Some disabled workers depend on coworkers to fulfill their job duties, according to some people. Could this be labeled a burden?
Recently, a story about a disabled worker being fired from her job due to her disability hit the news . It raised numerous questions not only with the Americans with Disabilities Act (ADA) law, but also with the rights of her coworkers.
Patricia Clayton, the disabled worker and wife of John Clayton (NFL sportswriter and senior writer/reporter for ESPN), was terminated from her temporary elections position.
Reports state the reason for her termination was from being a “burden” to her coworkers. Clayton has multiple sclerosis (MS) which forces her to use a wheelchair. While this claim appears insensitive to most people, it may actually be valid.
Although health care professionals encourage disabled individuals to keep active in the workforce, their limitations should be taken into consideration and understood before job placement.
The ADA calls for reasonable accommodations from the employer for disabled workers, such as wheelchair accessible venues. It is when that person cannot fulfill the job description with these accommodations that it may become a burden to the coworkers (i.e., asking a coworker to retrieve files).
If disabled people need help to do their jobs, usually the tasks fall on coworkers. This scenario may be considered an “undue hardship” (burden) on the coworkers. Therefore, the burden may be viewed as an infringement on the rights of the non-disabled workers.
Does the law also protect the rights of the non-disabled workers? Should coworkers be responsible for the disabled worker’s limitations?
Most people are more than willing to help their coworkers when needed; it’s called ‘teamwork.’ But they should not be expected to take on additional tasks for any coworker, including a disabled coworker.
ADA prohibits discrimination in the workforce based on an individual’s disability. This Act defines a disability as “a physical or mental impairment that substantially limits a major life activity.” Disabled workers who believe their employer discriminated against them have options. They can file a complaint with the Equal Employment Opportunity Commission.
Highlights of ADA for disabled workers
* Employers with 15 or more employees may not discriminate against qualified individuals with disabilities. For the first two years after July 26, 1992, the date when the employment provisions of the ADA go into effect, only employers with 25 or more employees are covered.

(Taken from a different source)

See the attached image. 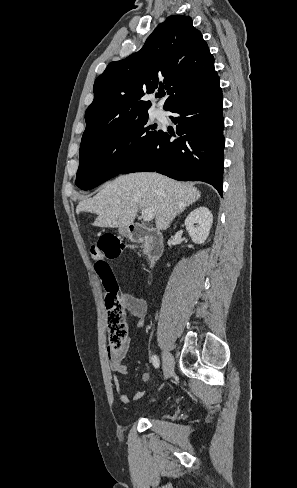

* Employers must reasonably accommodate the disabilities of qualified applicants or employees, unless an undue hardship would result.
* Employers may reject applicants or fire employees who pose a direct threat to the health or safety of other individuals in the workplace.
* Applicants and employees are not protected from personnel actions based on their current illegal use of drugs. Drug testing is not affected.
* Employers may not discriminate against a qualified applicant or employee because of the known disability of an individual with whom the applicant or employee is known to have a relationship or association.
* Religious organizations may give preference in employment to their own members and may require applicants and employees to conform to their religious tenets.
* Complaints may be filed with the Equal Employment Opportunity Commission. Available remedies include back pay and court orders to stop discrimination.